Synopses & Reviews
Theory of Superconductivity is considered one of the best treatment of the field. This monograph, by Nobel Prize-winning physicist J. Robert Schrieffer, has been reprinted because of its enduring value as an introduction to the theory of superconductivity. The fundamentals of the theory of superconductivity are stresses as a means of providing the reader with a framework for the literature in which detailed applications of the microscopic theory are made to specific problems. It also serves as a foundation for the more recent development in this active field.
Synopsis
Theory of Superconductivity is primarily intended to serve as a background for reading the literature in which detailed applications of the microscopic theory of superconductivity are made to specific problems.
Synopsis
A classic treatment of the field of superconductivity, with original formulas and techniques by a leading theorist in the field.
About the Author
J. Robert Schrieffer received his B.S. from MIT. He continued his studies at the University of Illinois, where he along with Professors John Bardeen and Leon Cooper developed the theory of superconductivity.

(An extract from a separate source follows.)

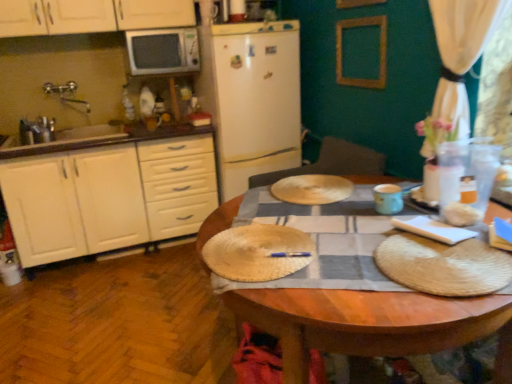 Image resolution: width=512 pixels, height=384 pixels. In order to click on free point below bamboo placemat at center (from a real-world perspective) in this screenshot , I will do `click(261, 248)`. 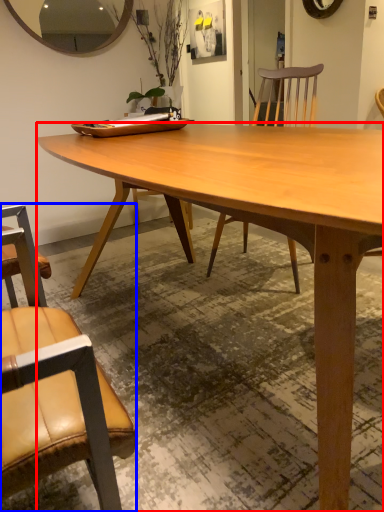 Question: Which object is closer to the camera taking this photo, desk (highlighted by a red box) or chair (highlighted by a blue box)?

He continued his work as a fellow at the University of Birmingham and the Niels Bohr Institute in Copenhagen. Following work at the Universities of Chicago and Illinois, Schrieffer won the Nobel Prize, in 1972, for his work in superconductivity, sharing the honor with Bardeen and Cooper. He was a professor of physics at the University of California, Santa Barbara, and is now at the University of Florida, Tallahassee.